What really made the request fun, was I mentioned to the Ethics Director that the company really could not say “No”, given their EEO policy and Diversity and Inclusion statements before he took the request to management.
Management did not say “No” to our request, what they said was “Given the history and policies of the Boy Scouts, our AG should look for some other venue to volunteer at.”
Bottom line, our Ethics Director and Executive Sponsor have the action to come up with a presentation that will be approved by the AG officers and then the Director and Sponsor with make the presentation to the company management to educate them where they are defficient in following their owm policies.

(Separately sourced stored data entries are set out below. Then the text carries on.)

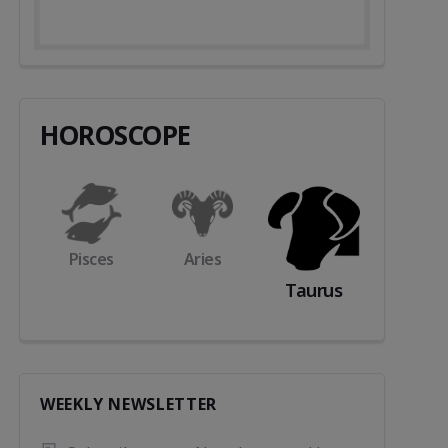
HOROSCOPE
s
Aries
Gemini
Cance
Taurus
WEEKLY NEWSLETTER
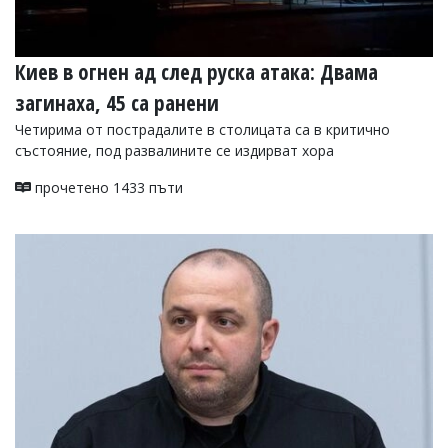
Киев в огнен ад след руска атака: Двама
загинаха, 45 са ранени
Четирима от пострадалите в столицата са в критично
състояние, под развалините се издирват хора
прочетено 1433 пъти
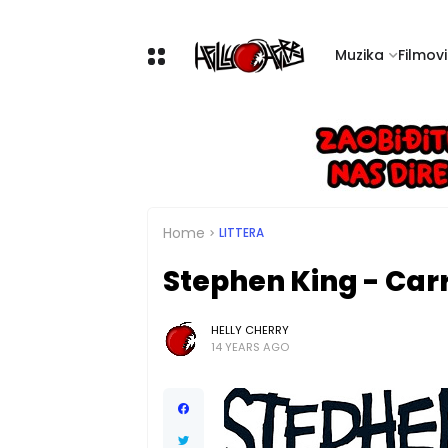
Muzika
Filmovi 
Home
LITTERA
Stephen King - Carr
HELLY CHERRY
14 YEARS AGO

Longer part after the fold.
After we were told to take our volunteer efforts elsewhere, I wrote a letter to the Ethics Director and the Executive Sponsor pointing out how the Ethics Director, by being a member of the AG could no longer participate in Boy Scout activities, how he was now guilty by association with being immoral in the eyes of the Boy Scout leadership. I let them know that I was not againsthaving the Boy Scout clinic again next year, the company should invite the Boy Scouts back but that the company should make it clear to the Boy Scouts that all company employees are eligible to volunteer and that some employees may be LGBT or non-religious. I said the company should let the Boy Scouts decide if they want to come back, not have the company decide what employees cannot participate.
The Executive Sponsor and the Ethics Director and I sat down for a conversation over my letter and we discussed how the company was not as far along on the Inclusion front as the sponsor and Ethics Director thought we were and that is when they came up with the idea to educate management of their deficency and the need to follow policy.
Another part of the story was when our AG went to put out the minutes of the group meeting where we talked about participating in the Boy Scout clinic. When the Secretary got the input from management asking us not to participate, the Secretary decided to delete all portions relating to even thinking about participating in the Boy Scout Event so we would not upset the members about being discriminated against. This was after the Executive Sponsor and the Ethics Director had already approved a version of the minutes with the Bot Scout turn down included.
From my perspective, I think our PRIDE AG is making an effort at increasing inclusion at our company.